Every Cloud Has a Silver Lining
Two years ago here at the Paris Airshow the sun was shining, the champagne corks were flying and the fizz was flowing as the orders rolled in for Airbus and Boeing. Wind the clock forward to now and the story is very different.
Ironically, while the rain pours down on the show there is a drought when it comes to orders and champagne. Indeed, the highlight of this show so far has been an order for 24 A320 family aircraft from Qatar Airways. By historic standards this is far from huge but in the current environment its a real talking point.
The carrier's CEO Akbar Al Baker could barely keep the smile off his face when I spoke with him after the announcement. He made it very clear that he had secured an extremely sweet deal Airbus' sales supremo John Leahy. Sadly we will never know the exact price tag but questions will be asked about how much money the European plane maker will be making on the transaction.
So for airlines with cash there is a real silver lining to this downturn and many more I suspect will try and take advantage of it.
However, the silver linings don't end there.
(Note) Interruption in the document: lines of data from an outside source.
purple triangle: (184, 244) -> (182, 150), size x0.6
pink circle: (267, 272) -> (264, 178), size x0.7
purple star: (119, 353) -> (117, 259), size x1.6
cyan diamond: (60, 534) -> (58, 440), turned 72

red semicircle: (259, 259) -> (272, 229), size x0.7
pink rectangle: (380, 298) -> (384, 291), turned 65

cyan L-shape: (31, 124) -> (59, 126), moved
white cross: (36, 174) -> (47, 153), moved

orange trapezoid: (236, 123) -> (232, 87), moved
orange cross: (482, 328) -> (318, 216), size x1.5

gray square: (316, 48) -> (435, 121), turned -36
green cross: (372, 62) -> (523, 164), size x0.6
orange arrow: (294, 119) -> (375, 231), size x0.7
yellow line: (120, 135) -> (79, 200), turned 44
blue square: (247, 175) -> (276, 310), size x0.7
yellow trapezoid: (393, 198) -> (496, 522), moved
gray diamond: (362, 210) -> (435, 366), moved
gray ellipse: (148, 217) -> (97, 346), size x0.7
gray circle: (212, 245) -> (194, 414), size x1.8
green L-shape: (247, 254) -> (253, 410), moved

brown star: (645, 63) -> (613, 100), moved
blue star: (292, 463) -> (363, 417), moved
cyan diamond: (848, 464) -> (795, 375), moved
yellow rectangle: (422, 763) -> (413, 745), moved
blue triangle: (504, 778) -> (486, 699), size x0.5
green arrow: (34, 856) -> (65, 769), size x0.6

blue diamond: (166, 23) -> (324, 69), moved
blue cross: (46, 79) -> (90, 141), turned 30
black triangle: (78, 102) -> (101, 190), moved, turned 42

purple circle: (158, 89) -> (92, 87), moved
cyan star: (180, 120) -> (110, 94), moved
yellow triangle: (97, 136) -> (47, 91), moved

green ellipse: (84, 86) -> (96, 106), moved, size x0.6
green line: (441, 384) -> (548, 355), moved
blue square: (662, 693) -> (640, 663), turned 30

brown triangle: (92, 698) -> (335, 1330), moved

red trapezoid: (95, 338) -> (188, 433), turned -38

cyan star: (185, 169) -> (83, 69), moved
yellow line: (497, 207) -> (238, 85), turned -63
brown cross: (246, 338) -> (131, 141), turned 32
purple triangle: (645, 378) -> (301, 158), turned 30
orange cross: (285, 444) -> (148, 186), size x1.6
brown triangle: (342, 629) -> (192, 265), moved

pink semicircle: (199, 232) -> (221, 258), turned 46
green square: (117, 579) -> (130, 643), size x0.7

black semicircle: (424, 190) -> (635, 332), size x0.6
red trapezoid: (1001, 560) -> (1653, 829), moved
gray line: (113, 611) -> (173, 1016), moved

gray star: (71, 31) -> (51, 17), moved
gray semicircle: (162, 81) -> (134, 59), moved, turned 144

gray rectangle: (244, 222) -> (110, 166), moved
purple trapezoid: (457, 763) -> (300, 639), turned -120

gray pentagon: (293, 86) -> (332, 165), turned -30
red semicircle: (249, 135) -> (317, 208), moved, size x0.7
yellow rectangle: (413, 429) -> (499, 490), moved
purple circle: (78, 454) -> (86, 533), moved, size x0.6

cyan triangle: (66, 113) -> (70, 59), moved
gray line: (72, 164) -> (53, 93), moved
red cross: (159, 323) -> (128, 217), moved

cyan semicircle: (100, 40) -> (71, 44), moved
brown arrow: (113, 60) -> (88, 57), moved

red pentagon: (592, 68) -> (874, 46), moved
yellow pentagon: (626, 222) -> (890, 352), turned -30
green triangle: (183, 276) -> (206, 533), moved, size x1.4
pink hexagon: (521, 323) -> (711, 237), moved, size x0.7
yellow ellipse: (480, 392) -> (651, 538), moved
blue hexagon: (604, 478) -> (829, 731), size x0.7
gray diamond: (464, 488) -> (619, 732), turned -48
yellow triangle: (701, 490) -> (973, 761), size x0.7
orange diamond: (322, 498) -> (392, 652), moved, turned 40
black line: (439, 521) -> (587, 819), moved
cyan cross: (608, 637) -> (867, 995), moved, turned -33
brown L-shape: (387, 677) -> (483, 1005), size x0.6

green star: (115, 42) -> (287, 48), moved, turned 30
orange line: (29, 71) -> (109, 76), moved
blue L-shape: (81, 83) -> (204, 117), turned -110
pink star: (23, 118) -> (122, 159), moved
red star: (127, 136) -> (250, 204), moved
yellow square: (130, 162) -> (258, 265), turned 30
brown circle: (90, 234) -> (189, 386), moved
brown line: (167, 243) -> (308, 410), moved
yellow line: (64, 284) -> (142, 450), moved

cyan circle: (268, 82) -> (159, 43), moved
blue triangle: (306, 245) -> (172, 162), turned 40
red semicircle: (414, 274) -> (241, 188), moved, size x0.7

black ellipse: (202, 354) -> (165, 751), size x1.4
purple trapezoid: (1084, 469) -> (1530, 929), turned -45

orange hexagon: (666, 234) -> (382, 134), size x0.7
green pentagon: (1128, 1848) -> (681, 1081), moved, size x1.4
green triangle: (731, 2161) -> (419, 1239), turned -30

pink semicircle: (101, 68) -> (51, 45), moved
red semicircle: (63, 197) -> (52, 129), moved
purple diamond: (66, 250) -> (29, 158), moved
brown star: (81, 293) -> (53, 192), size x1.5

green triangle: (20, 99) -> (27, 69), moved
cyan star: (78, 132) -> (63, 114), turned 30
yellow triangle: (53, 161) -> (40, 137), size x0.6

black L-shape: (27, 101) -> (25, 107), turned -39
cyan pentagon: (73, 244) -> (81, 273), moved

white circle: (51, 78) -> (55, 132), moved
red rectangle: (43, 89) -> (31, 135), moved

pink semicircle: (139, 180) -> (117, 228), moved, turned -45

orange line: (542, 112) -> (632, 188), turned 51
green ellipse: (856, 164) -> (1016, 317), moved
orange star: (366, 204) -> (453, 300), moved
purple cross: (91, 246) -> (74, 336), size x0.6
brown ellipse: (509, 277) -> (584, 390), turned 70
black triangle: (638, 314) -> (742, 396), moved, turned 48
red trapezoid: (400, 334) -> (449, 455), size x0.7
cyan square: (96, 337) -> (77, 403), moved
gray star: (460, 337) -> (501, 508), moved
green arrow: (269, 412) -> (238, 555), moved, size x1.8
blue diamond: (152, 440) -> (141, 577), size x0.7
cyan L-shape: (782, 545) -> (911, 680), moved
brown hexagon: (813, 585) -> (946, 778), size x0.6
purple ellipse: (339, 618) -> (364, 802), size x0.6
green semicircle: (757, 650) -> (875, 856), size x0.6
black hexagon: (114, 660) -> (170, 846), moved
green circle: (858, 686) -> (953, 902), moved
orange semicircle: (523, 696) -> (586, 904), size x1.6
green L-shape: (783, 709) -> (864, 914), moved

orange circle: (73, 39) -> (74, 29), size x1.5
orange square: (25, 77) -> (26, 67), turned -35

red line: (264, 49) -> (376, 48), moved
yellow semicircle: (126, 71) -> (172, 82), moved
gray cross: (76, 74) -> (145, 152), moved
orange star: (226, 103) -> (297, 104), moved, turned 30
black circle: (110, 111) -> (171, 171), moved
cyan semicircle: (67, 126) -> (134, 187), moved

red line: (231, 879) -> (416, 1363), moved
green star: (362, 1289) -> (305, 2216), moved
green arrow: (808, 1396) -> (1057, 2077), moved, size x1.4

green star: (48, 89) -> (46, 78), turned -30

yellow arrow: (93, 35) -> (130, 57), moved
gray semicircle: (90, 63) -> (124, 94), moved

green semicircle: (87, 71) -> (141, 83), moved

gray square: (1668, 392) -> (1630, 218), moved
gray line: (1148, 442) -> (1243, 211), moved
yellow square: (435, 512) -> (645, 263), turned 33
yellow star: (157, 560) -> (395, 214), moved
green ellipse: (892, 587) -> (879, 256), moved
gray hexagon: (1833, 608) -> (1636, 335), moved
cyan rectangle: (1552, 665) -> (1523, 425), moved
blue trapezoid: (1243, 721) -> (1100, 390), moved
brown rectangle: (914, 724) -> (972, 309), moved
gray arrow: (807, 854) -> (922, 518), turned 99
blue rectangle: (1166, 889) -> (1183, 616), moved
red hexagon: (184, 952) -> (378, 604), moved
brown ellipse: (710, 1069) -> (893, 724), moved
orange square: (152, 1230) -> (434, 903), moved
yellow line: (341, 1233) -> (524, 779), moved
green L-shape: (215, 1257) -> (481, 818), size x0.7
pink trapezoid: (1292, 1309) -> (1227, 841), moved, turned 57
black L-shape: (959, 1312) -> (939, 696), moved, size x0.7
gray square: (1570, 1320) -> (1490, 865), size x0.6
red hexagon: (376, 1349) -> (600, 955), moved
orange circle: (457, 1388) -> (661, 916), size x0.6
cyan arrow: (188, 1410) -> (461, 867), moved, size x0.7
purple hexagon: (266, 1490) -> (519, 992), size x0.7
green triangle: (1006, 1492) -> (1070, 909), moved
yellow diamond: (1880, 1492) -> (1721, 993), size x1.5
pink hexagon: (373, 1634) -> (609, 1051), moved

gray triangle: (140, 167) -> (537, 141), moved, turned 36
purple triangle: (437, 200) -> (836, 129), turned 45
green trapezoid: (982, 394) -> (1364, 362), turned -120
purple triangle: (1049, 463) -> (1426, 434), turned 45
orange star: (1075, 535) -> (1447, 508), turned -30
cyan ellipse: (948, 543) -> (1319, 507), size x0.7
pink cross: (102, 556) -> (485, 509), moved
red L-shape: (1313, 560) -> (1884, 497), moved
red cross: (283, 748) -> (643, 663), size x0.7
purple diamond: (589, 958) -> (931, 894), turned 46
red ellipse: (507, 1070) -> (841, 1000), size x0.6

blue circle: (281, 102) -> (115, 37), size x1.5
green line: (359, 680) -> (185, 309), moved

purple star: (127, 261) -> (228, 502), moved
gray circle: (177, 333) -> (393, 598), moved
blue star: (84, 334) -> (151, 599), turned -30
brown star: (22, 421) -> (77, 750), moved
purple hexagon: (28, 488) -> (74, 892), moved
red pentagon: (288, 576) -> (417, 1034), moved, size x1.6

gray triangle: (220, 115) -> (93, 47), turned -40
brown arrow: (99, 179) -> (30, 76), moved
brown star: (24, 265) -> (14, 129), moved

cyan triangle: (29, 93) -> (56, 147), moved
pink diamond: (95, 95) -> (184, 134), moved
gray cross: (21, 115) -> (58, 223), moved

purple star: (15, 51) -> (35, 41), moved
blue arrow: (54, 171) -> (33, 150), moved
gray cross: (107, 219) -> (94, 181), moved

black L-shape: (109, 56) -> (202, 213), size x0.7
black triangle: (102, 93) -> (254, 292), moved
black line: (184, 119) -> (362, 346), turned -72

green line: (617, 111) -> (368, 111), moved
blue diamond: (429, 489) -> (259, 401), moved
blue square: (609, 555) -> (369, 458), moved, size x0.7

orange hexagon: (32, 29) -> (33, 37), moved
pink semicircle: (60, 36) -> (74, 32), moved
For GE Aviation (which is part of the same family as CNBC) the strong service element to the business is providing a real boost to cash flow and is vital for maitaining investment. After all, this is a long cycle business and executives need to keep their heads during this downturn to ensure that they have a business when the pick-up comes.
Talking of the recovery Scott Carson the CEO of Boeing's commercial side told me he expects the turn to come in the latter part of next year. In the mean time he says he has a fat order book to keep him going through the lean years. Indeed, this this highlights the big picture very well. While this IS an industry under a cloud it's only a grey cloud not a nuclear cloud. Boeing and Airbus are not going out of business anytime soon. This is Le Bourget not Detroit.